__Problem__. Transcribe the stretch of entries below from the line with "strukturierter Vergleich" through the line with "Modularität und", exactly and with both ends included; leave out all other lines.

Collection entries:
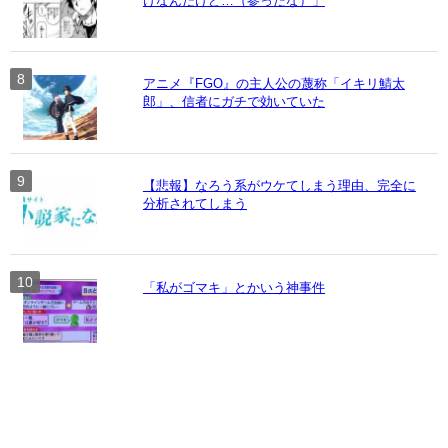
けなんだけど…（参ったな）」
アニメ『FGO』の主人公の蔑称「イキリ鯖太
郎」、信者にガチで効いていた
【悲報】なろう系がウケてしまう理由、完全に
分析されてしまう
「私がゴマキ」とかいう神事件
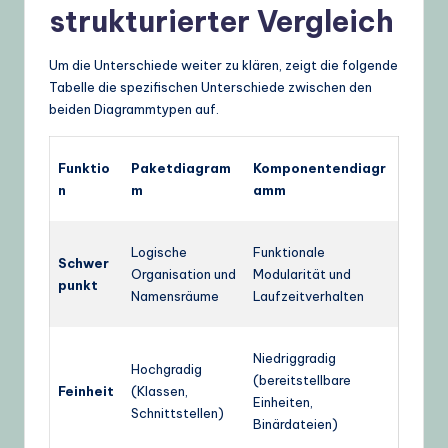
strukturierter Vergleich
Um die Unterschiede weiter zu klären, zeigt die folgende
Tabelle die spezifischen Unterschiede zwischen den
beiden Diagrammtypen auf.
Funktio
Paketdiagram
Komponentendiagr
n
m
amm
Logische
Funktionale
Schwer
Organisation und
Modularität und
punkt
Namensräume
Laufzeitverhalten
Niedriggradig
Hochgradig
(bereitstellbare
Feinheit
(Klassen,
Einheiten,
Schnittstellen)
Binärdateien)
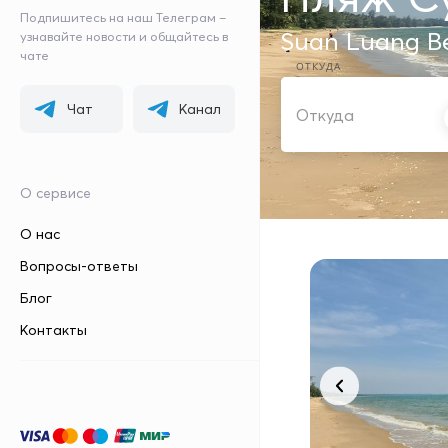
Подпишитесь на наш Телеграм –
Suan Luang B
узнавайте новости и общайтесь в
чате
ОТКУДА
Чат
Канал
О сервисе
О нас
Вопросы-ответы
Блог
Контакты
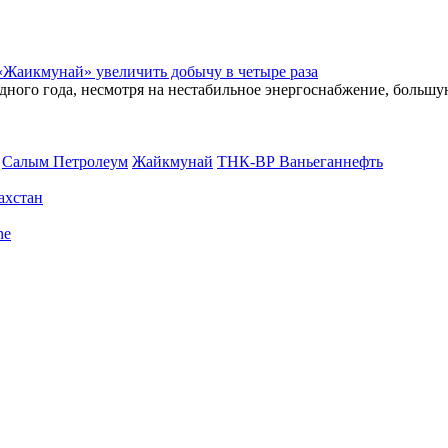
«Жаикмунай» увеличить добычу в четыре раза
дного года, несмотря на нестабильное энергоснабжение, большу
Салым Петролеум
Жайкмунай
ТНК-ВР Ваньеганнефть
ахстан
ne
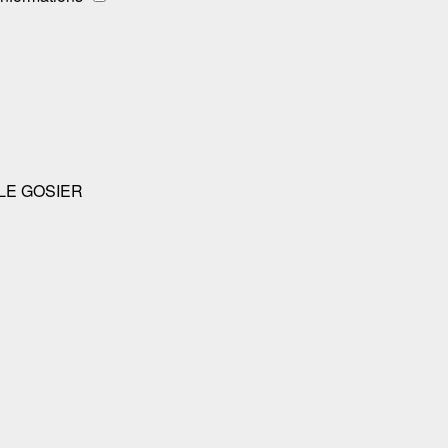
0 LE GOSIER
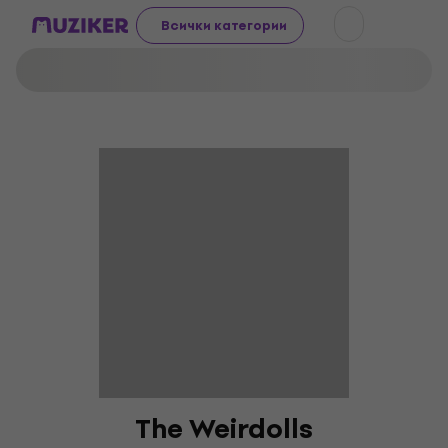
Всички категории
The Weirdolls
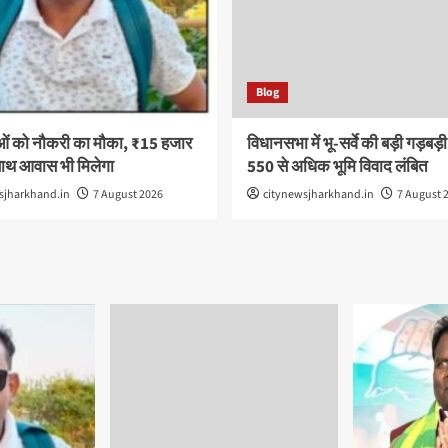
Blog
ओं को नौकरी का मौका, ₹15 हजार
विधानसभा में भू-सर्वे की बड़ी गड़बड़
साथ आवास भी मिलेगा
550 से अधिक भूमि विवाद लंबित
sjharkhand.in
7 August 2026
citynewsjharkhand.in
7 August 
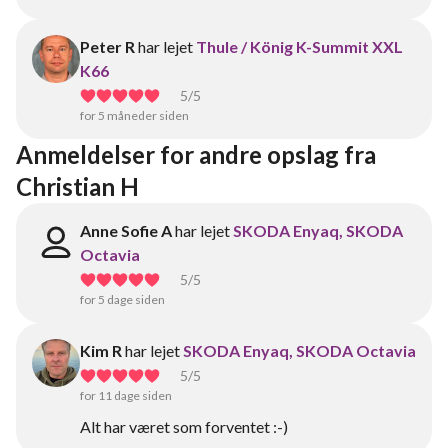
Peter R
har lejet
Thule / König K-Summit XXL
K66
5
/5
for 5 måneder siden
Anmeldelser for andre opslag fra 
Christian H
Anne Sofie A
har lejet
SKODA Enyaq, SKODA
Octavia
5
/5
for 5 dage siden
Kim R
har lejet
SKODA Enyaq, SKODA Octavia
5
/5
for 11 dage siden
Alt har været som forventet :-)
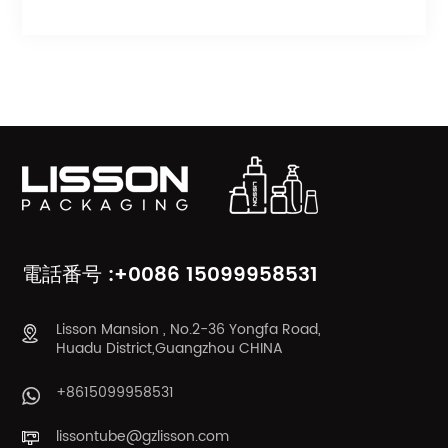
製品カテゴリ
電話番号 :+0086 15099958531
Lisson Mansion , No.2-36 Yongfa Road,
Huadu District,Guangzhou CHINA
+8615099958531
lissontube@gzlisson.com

==

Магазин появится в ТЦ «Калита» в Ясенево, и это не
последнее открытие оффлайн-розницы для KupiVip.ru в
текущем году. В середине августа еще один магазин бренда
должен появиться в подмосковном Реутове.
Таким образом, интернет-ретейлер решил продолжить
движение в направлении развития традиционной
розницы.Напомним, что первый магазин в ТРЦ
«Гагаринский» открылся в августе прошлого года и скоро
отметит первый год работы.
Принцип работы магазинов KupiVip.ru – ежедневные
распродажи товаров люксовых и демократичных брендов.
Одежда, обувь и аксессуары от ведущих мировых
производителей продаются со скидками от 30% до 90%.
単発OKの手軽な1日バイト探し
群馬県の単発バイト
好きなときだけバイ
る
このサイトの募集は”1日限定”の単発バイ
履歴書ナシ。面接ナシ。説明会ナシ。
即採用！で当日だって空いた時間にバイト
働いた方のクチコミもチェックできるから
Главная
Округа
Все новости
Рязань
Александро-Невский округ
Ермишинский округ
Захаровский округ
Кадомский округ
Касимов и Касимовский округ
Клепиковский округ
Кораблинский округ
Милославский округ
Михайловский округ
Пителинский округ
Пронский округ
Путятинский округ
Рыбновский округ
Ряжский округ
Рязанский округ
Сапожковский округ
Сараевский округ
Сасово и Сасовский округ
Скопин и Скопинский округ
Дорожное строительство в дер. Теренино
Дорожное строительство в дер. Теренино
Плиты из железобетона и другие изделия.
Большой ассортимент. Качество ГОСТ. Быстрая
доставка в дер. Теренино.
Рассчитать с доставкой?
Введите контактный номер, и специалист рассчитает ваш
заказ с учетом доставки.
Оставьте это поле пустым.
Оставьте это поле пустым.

__Output__.
strukturierter Vergleich
Um die Unterschiede weiter zu klären, zeigt die folgende
Tabelle die spezifischen Unterschiede zwischen den
beiden Diagrammtypen auf.
Funktio
Paketdiagram
Komponentendiagr
n
m
amm
Logische
Funktionale
Schwer
Organisation und
Modularität und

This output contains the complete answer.